Nontrivial superconductivity signatures in topological MoTe_2−xS_x crystals

Topological Weyl semimetals (TWSs) and topological Dirac semimetals have broadened the classification of topological phases and provide new platforms for studying topological superconductivity. Here, we report a systematic study of superconductivity in sulfur-doped T_d-phase MoTe₂ with enhanced T_c compared with type-II TWS MoTe_2. We found that T_d-phase S-doped MoTe₂ (MoTe_2−xS_x, x ∼ 0.2) is a two-band s-wave bulk superconductor (superconducting gap∼0.13 meV and 0.26 meV), where the superconducting behavior can be explained by the s₊₋ pairing model.
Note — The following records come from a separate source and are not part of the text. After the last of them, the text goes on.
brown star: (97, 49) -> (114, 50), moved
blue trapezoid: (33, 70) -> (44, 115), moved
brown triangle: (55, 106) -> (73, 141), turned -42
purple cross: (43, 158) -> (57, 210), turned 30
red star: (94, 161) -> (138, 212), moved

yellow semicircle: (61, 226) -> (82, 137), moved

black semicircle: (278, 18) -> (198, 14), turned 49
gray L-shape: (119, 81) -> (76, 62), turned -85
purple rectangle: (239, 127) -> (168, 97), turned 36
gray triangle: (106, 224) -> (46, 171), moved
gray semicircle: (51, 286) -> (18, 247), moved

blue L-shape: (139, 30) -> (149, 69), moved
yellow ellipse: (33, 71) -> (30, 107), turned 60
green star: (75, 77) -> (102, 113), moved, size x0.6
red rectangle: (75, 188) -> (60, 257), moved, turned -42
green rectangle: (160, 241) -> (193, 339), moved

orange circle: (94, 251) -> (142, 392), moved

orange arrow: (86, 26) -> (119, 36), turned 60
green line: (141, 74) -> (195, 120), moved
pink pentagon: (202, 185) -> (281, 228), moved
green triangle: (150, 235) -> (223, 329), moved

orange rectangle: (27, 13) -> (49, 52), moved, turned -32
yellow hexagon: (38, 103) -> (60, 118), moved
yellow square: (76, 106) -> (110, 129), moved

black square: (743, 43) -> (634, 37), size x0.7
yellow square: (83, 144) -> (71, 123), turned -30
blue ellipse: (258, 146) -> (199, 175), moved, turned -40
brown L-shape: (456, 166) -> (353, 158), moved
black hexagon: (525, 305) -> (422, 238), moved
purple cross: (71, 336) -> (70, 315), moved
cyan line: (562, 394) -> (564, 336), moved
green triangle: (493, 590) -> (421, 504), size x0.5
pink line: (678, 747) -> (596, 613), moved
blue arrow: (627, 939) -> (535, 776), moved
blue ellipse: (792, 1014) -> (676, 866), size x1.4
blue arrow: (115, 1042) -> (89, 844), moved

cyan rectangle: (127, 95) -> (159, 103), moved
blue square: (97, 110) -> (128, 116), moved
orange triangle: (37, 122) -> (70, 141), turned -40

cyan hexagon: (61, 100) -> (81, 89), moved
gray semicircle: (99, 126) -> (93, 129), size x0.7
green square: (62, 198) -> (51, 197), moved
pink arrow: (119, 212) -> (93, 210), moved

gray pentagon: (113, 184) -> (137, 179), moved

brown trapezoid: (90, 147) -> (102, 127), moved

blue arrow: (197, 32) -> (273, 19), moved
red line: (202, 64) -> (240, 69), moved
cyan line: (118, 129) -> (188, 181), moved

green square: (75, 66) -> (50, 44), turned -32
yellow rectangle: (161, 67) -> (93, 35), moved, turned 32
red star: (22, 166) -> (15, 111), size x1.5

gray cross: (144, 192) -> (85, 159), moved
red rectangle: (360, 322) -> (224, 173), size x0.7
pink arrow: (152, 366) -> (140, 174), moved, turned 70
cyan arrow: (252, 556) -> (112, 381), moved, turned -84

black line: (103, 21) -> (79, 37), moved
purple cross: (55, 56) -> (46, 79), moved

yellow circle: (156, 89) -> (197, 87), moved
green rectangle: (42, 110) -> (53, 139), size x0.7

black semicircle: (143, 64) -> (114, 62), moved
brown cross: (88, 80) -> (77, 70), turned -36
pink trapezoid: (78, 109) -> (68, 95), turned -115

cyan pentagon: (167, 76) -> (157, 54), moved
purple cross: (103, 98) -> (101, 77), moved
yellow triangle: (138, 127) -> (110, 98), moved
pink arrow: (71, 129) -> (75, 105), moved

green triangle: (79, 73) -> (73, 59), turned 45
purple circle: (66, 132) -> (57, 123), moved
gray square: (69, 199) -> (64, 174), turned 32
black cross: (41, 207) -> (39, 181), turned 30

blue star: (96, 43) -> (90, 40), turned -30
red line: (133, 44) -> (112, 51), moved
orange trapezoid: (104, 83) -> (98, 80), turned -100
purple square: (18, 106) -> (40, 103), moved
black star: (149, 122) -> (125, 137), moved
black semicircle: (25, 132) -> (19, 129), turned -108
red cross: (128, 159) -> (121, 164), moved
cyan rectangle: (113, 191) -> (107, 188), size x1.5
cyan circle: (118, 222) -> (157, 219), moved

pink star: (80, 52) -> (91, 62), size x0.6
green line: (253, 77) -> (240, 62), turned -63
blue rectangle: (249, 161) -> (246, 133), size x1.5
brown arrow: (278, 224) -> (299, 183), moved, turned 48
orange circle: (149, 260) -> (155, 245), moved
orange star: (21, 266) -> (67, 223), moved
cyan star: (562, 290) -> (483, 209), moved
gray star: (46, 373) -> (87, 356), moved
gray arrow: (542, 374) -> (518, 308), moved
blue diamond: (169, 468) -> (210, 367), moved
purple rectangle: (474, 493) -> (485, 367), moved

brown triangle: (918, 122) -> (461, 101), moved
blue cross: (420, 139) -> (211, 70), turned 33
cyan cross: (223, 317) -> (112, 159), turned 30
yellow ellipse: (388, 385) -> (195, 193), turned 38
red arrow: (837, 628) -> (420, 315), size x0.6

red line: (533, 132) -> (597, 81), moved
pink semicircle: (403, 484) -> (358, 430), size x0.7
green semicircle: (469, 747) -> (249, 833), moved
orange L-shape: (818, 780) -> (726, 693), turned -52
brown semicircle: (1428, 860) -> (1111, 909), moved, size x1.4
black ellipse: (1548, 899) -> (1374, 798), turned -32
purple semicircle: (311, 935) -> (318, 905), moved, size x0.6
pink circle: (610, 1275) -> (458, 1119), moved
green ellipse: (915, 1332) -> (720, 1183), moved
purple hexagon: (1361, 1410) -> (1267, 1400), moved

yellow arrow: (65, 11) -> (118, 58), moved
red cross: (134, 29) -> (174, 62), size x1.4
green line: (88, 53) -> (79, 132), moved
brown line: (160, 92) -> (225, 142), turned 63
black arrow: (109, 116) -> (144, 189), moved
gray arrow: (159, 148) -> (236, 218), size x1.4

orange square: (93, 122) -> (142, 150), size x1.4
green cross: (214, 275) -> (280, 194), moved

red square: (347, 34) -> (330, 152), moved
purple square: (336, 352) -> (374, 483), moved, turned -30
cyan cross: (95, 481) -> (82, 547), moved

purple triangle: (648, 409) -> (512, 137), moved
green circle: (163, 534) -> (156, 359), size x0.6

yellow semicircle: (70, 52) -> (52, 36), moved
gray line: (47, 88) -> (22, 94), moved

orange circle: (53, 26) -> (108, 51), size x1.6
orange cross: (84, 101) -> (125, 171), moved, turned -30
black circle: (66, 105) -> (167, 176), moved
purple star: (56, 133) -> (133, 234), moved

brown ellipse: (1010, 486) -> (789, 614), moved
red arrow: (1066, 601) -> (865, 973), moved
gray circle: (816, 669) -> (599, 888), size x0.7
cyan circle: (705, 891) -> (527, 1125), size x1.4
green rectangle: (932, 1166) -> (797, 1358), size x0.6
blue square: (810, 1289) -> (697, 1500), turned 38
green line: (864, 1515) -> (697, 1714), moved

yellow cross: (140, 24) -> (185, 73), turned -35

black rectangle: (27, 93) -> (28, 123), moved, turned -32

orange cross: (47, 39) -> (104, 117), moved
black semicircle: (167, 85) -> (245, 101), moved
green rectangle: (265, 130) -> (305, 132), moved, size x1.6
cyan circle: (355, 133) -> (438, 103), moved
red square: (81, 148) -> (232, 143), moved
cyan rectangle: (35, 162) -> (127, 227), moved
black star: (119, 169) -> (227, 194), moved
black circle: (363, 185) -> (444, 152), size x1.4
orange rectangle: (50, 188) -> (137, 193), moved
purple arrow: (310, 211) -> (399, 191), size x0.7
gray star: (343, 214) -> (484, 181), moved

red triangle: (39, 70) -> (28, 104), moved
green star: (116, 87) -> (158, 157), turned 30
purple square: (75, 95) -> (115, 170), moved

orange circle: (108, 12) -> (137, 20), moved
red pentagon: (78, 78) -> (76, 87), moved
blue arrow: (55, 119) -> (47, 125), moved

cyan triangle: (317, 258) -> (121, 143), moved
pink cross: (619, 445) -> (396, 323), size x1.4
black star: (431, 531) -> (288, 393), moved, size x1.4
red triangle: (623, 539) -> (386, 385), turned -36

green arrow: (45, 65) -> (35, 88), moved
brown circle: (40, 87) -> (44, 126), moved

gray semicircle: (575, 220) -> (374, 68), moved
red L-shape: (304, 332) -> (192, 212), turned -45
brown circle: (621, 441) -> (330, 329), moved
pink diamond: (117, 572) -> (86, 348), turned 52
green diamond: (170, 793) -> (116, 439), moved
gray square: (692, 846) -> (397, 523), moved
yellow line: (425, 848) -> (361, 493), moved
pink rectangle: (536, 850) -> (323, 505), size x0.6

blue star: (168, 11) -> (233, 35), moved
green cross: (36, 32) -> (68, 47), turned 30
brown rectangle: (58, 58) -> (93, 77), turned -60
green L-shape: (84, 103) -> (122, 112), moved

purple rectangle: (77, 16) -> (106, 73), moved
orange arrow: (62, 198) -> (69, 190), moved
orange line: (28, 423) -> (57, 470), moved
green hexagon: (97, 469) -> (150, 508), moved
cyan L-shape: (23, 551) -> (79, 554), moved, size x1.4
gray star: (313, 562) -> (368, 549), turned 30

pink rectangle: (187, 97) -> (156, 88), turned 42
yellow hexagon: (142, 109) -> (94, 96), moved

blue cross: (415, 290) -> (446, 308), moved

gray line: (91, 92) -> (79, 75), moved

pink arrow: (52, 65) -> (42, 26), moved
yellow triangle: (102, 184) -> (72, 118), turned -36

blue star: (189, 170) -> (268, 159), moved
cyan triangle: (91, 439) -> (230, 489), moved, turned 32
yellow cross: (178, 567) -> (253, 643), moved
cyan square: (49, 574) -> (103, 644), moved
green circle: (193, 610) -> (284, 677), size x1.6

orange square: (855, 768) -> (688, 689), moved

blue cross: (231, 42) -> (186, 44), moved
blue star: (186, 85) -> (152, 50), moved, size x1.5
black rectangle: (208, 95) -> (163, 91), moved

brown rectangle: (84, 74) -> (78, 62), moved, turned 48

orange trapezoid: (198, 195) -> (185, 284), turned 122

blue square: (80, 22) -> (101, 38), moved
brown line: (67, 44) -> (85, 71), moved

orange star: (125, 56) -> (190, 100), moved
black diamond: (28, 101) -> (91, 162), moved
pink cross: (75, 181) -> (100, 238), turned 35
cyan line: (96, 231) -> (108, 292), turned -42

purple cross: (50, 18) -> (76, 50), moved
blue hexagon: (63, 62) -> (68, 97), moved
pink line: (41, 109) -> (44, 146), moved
We also used scanning tunneling spectroscopy to detect a relatively large surface superconducting gap (∼1.7 meV), suggestive of topologically nontrivial superconductivity based on the pairing of Fermi arc surface states. Indeed, a comparison of the quasi-particle interference patterns with band-structure calculations indicates Fermi arcs in MoTe_2−xS_x. Our results demonstrates that the T_d-phase MoTe_2−xS_x might be a promising topological superconductor candidate and also a unique material for studying s₊₋ superconductivity.